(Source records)
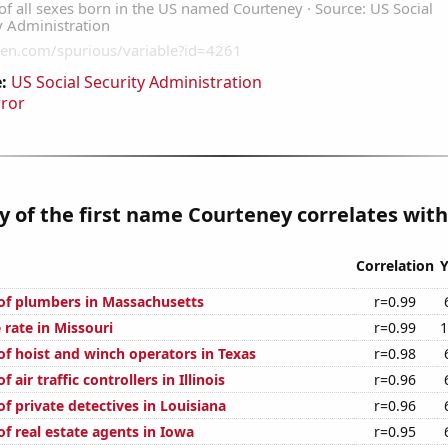
:
US Social Security Administration
rror
y of the first name Courteney correlates with.
Correlation
Y
f plumbers in Massachusetts
r=0.99
 rate in Missouri
r=0.99
1
f hoist and winch operators in Texas
r=0.98
air traffic controllers in Illinois
r=0.96
f private detectives in Louisiana
r=0.96
f real estate agents in Iowa
r=0.95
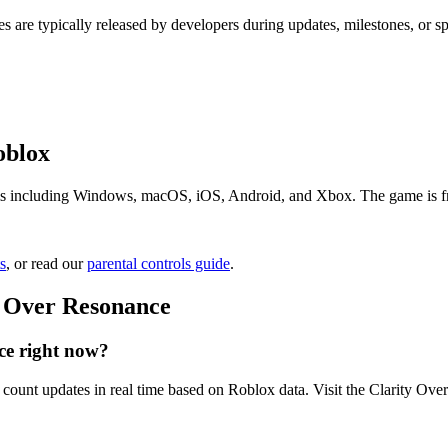
s are typically released by developers during updates, milestones, or 
oblox
s including Windows, macOS, iOS, Android, and Xbox. The game is free 
s
, or read our
parental controls guide
.
y Over Resonance
ce right now?
count updates in real time based on Roblox data. Visit the Clarity Ove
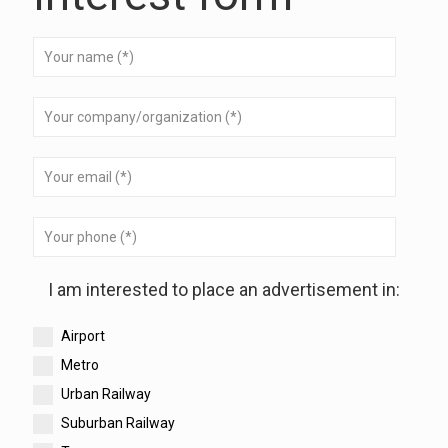
I am interested to place an advertisement in:
Airport
Metro
Urban Railway
Suburban Railway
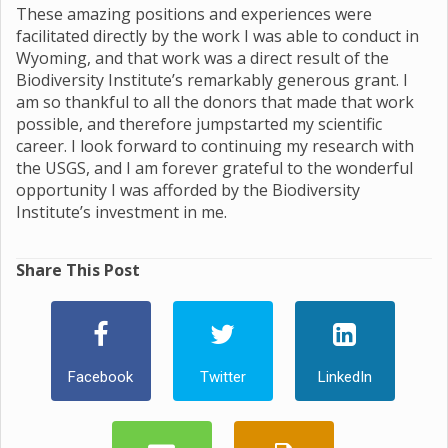
These amazing positions and experiences were
facilitated directly by the work I was able to conduct in
Wyoming, and that work was a direct result of the
Biodiversity Institute’s remarkably generous grant. I
am so thankful to all the donors that made that work
possible, and therefore jumpstarted my scientific
career. I look forward to continuing my research with
the USGS, and I am forever grateful to the wonderful
opportunity I was afforded by the Biodiversity
Institute’s investment in me.
Share This Post
Facebook
Twitter
LinkedIn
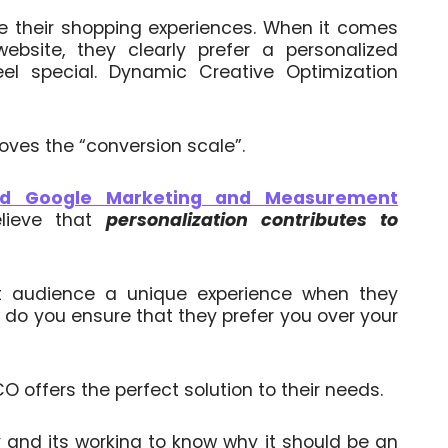
re their shopping experiences. When it comes
website, they clearly prefer a personalized
l special. Dynamic Creative Optimization
oves the “conversion scale”.
nd Google Marketing and Measurement
elieve that
personalization contributes to
t audience a unique experience when they
 do you ensure that they prefer you over your
 offers the perfect solution to their needs.
 and its working to know why it should be an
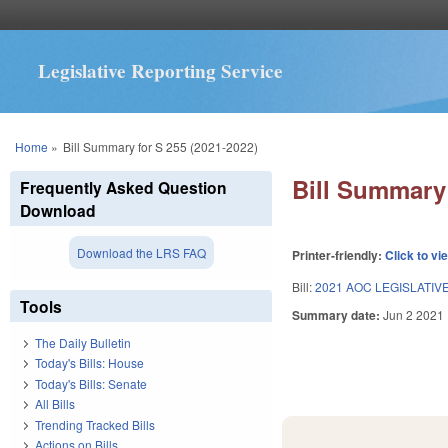
Legislative Reporting Service
You are here
Home
»
Bill Summary for S 255 (2021-2022)
Bill Summary 
Frequently Asked Question
Download
Download the LRS FAQ
Printer-friendly:
Click to vi
Bill:
2021 AOC LEGISLATIV
Tools
Summary date:
Jun 2 2021
The Daily Bulletin
Today's Bills: House
Today's Bills: Senate
All Bills
Trending Tracked Bills
Actions on Bills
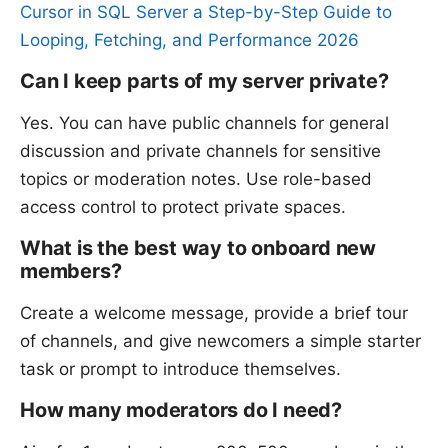
Cursor in SQL Server a Step-by-Step Guide to
Looping, Fetching, and Performance 2026
Can I keep parts of my server private?
Yes. You can have public channels for general
discussion and private channels for sensitive
topics or moderation notes. Use role-based
access control to protect private spaces.
What is the best way to onboard new
members?
Create a welcome message, provide a brief tour
of channels, and give newcomers a simple starter
task or prompt to introduce themselves.
How many moderators do I need?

# [Description of the task]
Transcribe all the records above word for word, without their images.

# [Your response]
:
US Social Security Administration
rror
y of the first name Courteney correlates with.
Correlation
Y
f plumbers in Massachusetts
r=0.99
 rate in Missouri
r=0.99
1
f hoist and winch operators in Texas
r=0.98
air traffic controllers in Illinois
r=0.96
f private detectives in Louisiana
r=0.96
f real estate agents in Iowa
r=0.95
s are typically released by developers during updates, milestones, or 
oblox
s including Windows, macOS, iOS, Android, and Xbox. The game is free 
s
, or read our
parental controls guide
.
y Over Resonance
ce right now?
count updates in real time based on Roblox data. Visit the Clarity Ove
I am interested to place an advertisement in:
Airport
Metro
Urban Railway
Suburban Railway
These amazing positions and experiences were
facilitated directly by the work I was able to conduct in
Wyoming, and that work was a direct result of the
Biodiversity Institute’s remarkably generous grant. I
am so thankful to all the donors that made that work
possible, and therefore jumpstarted my scientific
career. I look forward to continuing my research with
the USGS, and I am forever grateful to the wonderful
opportunity I was afforded by the Biodiversity
Institute’s investment in me.
Share This Post
Facebook
Twitter
LinkedIn
re their shopping experiences. When it comes
website, they clearly prefer a personalized
l special. Dynamic Creative Optimization
oves the “conversion scale”.
nd Google Marketing and Measurement
elieve that
personalization contributes to
t audience a unique experience when they
 do you ensure that they prefer you over your
 offers the perfect solution to their needs.
 and its working to know why it should be an
Legislative Reporting Service
You are here
Home
»
Bill Summary for S 255 (2021-2022)
Bill Summary 
Frequently Asked Question
Download
Download the LRS FAQ
Printer-friendly:
Click to vi
Bill:
2021 AOC LEGISLATIV
Tools
Summary date:
Jun 2 2021
The Daily Bulletin
Today's Bills: House
Today's Bills: Senate
All Bills
Trending Tracked Bills
Actions on Bills
Cursor in SQL Server a Step-by-Step Guide to
Looping, Fetching, and Performance 2026
Can I keep parts of my server private?
Yes. You can have public channels for general
discussion and private channels for sensitive
topics or moderation notes. Use role-based
access control to protect private spaces.
What is the best way to onboard new
members?
Create a welcome message, provide a brief tour
of channels, and give newcomers a simple starter
task or prompt to introduce themselves.
How many moderators do I need?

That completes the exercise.